The problem.
Where the records below show a line containing "[キン肉マン (10個の項目)] (885, 2298)", start copying; end with the line containing "Prefekt (88, 2545)", and copy it too.

*** Opening of Input records ***

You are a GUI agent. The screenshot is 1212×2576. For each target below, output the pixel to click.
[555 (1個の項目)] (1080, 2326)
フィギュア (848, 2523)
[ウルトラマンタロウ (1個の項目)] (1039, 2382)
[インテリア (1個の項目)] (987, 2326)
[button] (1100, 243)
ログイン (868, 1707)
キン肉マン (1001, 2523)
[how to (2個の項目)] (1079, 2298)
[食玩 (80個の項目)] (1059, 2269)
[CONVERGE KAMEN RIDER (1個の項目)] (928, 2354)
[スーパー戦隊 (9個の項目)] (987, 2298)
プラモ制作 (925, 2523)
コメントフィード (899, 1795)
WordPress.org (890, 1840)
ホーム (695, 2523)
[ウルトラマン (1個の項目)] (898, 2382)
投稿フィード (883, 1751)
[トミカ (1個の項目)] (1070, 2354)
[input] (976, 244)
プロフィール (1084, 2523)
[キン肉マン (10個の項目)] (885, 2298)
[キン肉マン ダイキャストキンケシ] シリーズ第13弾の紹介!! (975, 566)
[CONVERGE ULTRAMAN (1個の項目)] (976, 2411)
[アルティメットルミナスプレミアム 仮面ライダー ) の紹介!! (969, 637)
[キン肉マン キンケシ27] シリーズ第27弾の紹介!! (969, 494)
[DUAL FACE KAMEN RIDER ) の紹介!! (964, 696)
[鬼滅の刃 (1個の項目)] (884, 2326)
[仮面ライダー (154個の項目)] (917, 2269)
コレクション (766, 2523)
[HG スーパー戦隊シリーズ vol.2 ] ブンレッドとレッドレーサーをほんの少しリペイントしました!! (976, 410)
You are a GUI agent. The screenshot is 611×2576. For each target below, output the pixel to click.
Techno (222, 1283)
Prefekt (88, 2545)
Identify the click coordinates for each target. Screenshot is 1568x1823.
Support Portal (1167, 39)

*** Close of Input records ***

Exercise answer.
[キン肉マン (10個の項目)] (885, 2298)
[キン肉マン ダイキャストキンケシ] シリーズ第13弾の紹介!! (975, 566)
[CONVERGE ULTRAMAN (1個の項目)] (976, 2411)
[アルティメットルミナスプレミアム 仮面ライダー ) の紹介!! (969, 637)
[キン肉マン キンケシ27] シリーズ第27弾の紹介!! (969, 494)
[DUAL FACE KAMEN RIDER ) の紹介!! (964, 696)
[鬼滅の刃 (1個の項目)] (884, 2326)
[仮面ライダー (154個の項目)] (917, 2269)
コレクション (766, 2523)
[HG スーパー戦隊シリーズ vol.2 ] ブンレッドとレッドレーサーをほんの少しリペイントしました!! (976, 410)
You are a GUI agent. The screenshot is 611×2576. For each target below, output the pixel to click.
Techno (222, 1283)
Prefekt (88, 2545)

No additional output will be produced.